= ASSIGNMENT =
Leave every image behind and restate the data word for word.

START DATASET RECORDS

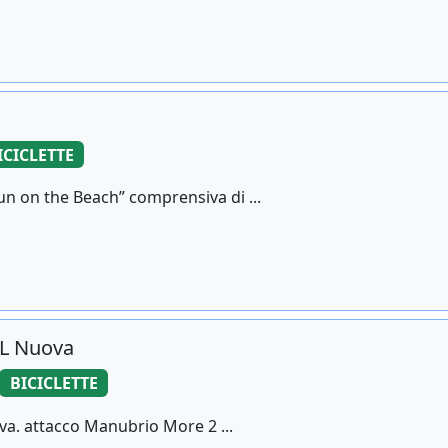
ICICLETTE
un on the Beach” comprensiva di ...
 L Nuova
BICICLETTE
ova. attacco Manubrio More 2 ...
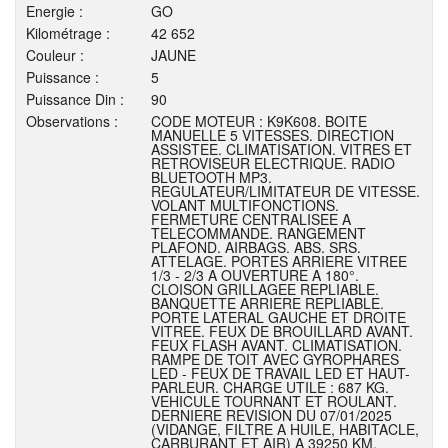
Energie :
GO
Kilométrage :
42 652
Couleur :
JAUNE
Puissance :
5
Puissance Din :
90
Observations :
CODE MOTEUR : K9K608. BOITE
MANUELLE 5 VITESSES. DIRECTION
ASSISTEE. CLIMATISATION. VITRES ET
RETROVISEUR ELECTRIQUE. RADIO
BLUETOOTH MP3.
REGULATEUR/LIMITATEUR DE VITESSE.
VOLANT MULTIFONCTIONS.
FERMETURE CENTRALISEE A
TELECOMMANDE. RANGEMENT
PLAFOND. AIRBAGS. ABS. SRS.
ATTELAGE. PORTES ARRIERE VITREE
1/3 - 2/3 A OUVERTURE A 180°.
CLOISON GRILLAGEE REPLIABLE.
BANQUETTE ARRIERE REPLIABLE.
PORTE LATERAL GAUCHE ET DROITE
VITREE. FEUX DE BROUILLARD AVANT.
FEUX FLASH AVANT. CLIMATISATION.
RAMPE DE TOIT AVEC GYROPHARES
LED - FEUX DE TRAVAIL LED ET HAUT-
PARLEUR. CHARGE UTILE : 687 KG.
VEHICULE TOURNANT ET ROULANT.
DERNIERE REVISION DU 07/01/2025
(VIDANGE, FILTRE A HUILE, HABITACLE,
CARBURANT ET AIR) A 39250 KM.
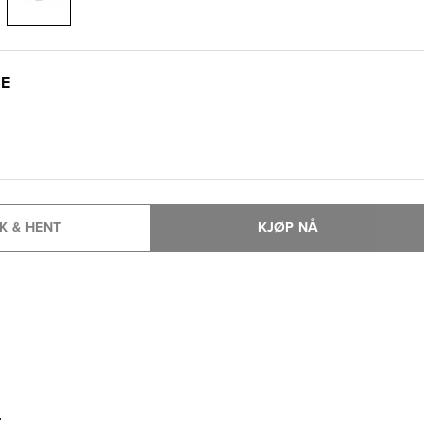
SE
K & HENT
KJØP NÅ
T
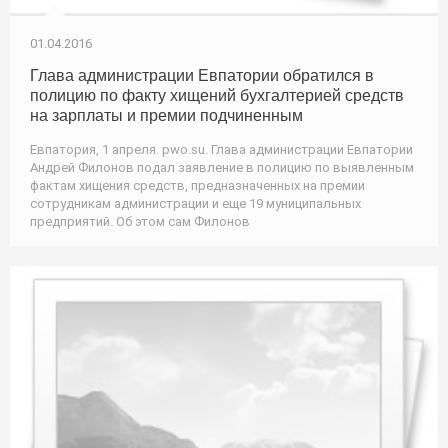
01.04.2016
Глава администрации Евпатории обратился в
полицию по факту хищений бухгалтерией средств
на зарплаты и премии подчиненным
Евпатория, 1 апреля. pwo.su. Глава администрации Евпатории
Андрей Филонов подал заявление в полицию по выявленным
фактам хищения средств, предназначенных на премии
сотрудникам администрации и еще 19 муниципальных
предприятий. Об этом сам Филонов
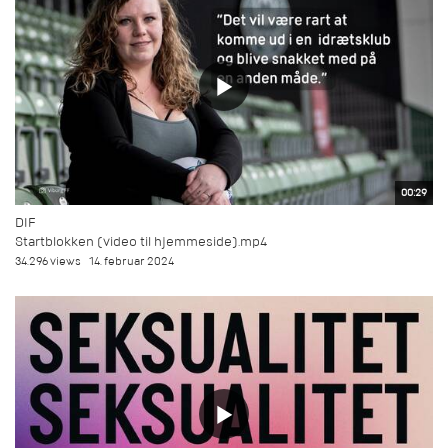
00:29
DIF
Startblokken (video til hjemmeside).mp4
34.296 views
14. februar 2024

END DATASET RECORDS

= RESPONSE TO THIS EXERCISE =
ICICLETTE
un on the Beach” comprensiva di ...
 L Nuova
BICICLETTE
ova. attacco Manubrio More 2 ...
Energie :
GO
Kilométrage :
42 652
Couleur :
JAUNE
Puissance :
5
Puissance Din :
90
Observations :
CODE MOTEUR : K9K608. BOITE
MANUELLE 5 VITESSES. DIRECTION
ASSISTEE. CLIMATISATION. VITRES ET
RETROVISEUR ELECTRIQUE. RADIO
BLUETOOTH MP3.
REGULATEUR/LIMITATEUR DE VITESSE.
VOLANT MULTIFONCTIONS.
FERMETURE CENTRALISEE A
TELECOMMANDE. RANGEMENT
PLAFOND. AIRBAGS. ABS. SRS.
ATTELAGE. PORTES ARRIERE VITREE
1/3 - 2/3 A OUVERTURE A 180°.
CLOISON GRILLAGEE REPLIABLE.
BANQUETTE ARRIERE REPLIABLE.
PORTE LATERAL GAUCHE ET DROITE
VITREE. FEUX DE BROUILLARD AVANT.
FEUX FLASH AVANT. CLIMATISATION.
RAMPE DE TOIT AVEC GYROPHARES
LED - FEUX DE TRAVAIL LED ET HAUT-
PARLEUR. CHARGE UTILE : 687 KG.
VEHICULE TOURNANT ET ROULANT.
DERNIERE REVISION DU 07/01/2025
(VIDANGE, FILTRE A HUILE, HABITACLE,
CARBURANT ET AIR) A 39250 KM.
SE
K & HENT
KJØP NÅ
T
01.04.2016
Глава администрации Евпатории обратился в
полицию по факту хищений бухгалтерией средств
на зарплаты и премии подчиненным
Евпатория, 1 апреля. pwo.su. Глава администрации Евпатории
Андрей Филонов подал заявление в полицию по выявленным
фактам хищения средств, предназначенных на премии
сотрудникам администрации и еще 19 муниципальных
предприятий. Об этом сам Филонов
00:29
DIF
Startblokken (video til hjemmeside).mp4
34.296 views
14. februar 2024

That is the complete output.